Face is a fascinating way for communicating with emotions. But it also has its limitations. For example, a computational model has hard to tell the crying heart from a smiling face (let’s say one is trying to hide huge sadness with a big smile) based only on the facial expressions. But if we can introduce more cues, like the voice, action and heart rate, this problem can be easier. One representative example is text and voice. Like one of the most commonly used Finnish word, noniin, here, with this single word, it is hard to tell its meaning since it could be totally different when it is said with different emotional tones. Combining both text and voice, it will be very easy. Therefore, emotion agents can recognize human emotions from multiple cues or signals more accurately. Most existing emotion recognition systems analyse an individual’s facial expressions and voice, as well as words people say or write. While in our research, we are involving more, including the human actions [3], gestures [4] and also remotely measured bio-information from face videos [5]. While we have more clues, we can build a more reliable system, a multi-modal learning to improve the performance to really understand human emotions.

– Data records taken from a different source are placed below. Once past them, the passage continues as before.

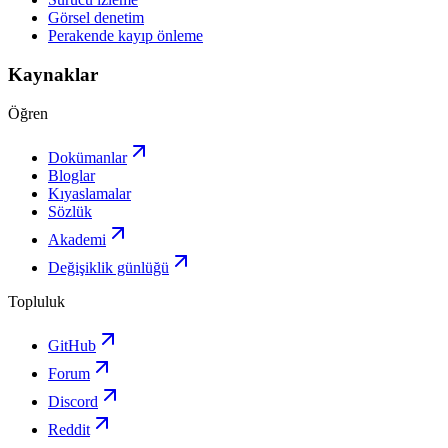
Görsel denetim
Perakende kayıp önleme
Kaynaklar
Öğren
Dokümanlar
Bloglar
Kıyaslamalar
Sözlük
Akademi
Değişiklik günlüğü
Topluluk
GitHub
Forum
Discord
Reddit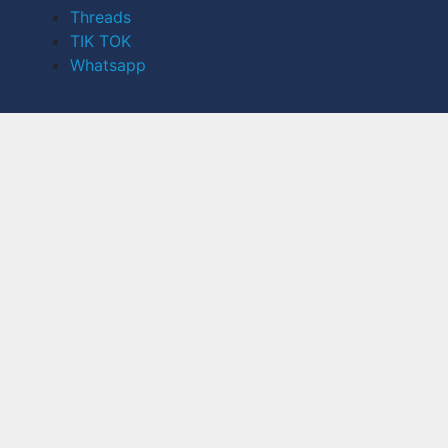
Threads
TIK TOK
Whatsapp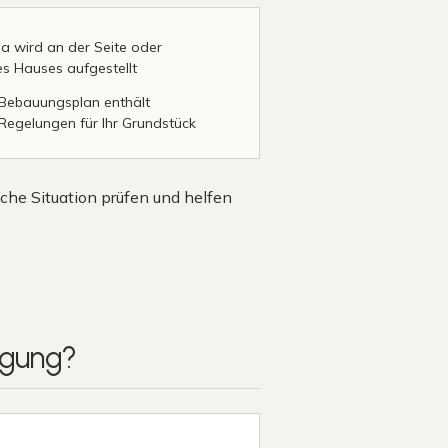
a wird an der Seite oder
es Hauses aufgestellt
 Bebauungsplan enthält
egelungen für Ihr Grundstück
che Situation prüfen und helfen
gung
?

[2] Peng, Wei, Xiaopeng Hong, Yingyue Xu, and Guoying Zhao. "A boost in revealing subtle facial expressions: A consolidated eulerian framework." In 2019 14th IEEE International Conference on Automatic Face & Gesture Recognition (FG 2019), pp. 1-5. IEEE, 2019.

[3] Peng, Wei, Xiaopeng Hong, Haoyu Chen, and Guoying Zhao. "Learning Graph Convolutional Network for Skeleton-Based Human Action Recognition by Neural Searching." In AAAI, pp. 2669-2676. 2020.

[4] Haoyu Chen, Xin Liu, Jingang Shi, Guoying Zhao. “Temporal Hierarchical Dictionary Guided Decoding for Online Gesture Segmentation and Recognition". IEEE Transactions on Image Processing (TIP), 2020

[5] Yu, Zitong*, Wei Peng*, Xiaobai Li, Xiaopeng Hong, and Guoying Zhao. "Remote heart rate measurement from highly compressed facial videos: an end-to-end deep learning solution with video enhancement." In Proceedings of the IEEE International Conference on Computer Vision, pp. 151-160. 2019.

Researcher and Ph.D. candidate Wei Peng and Professor Guoying Zhao work at the Center for Machine Vision and Signal Analysis, University of Oulu. Their research interests include machine learning and affective computing, among others.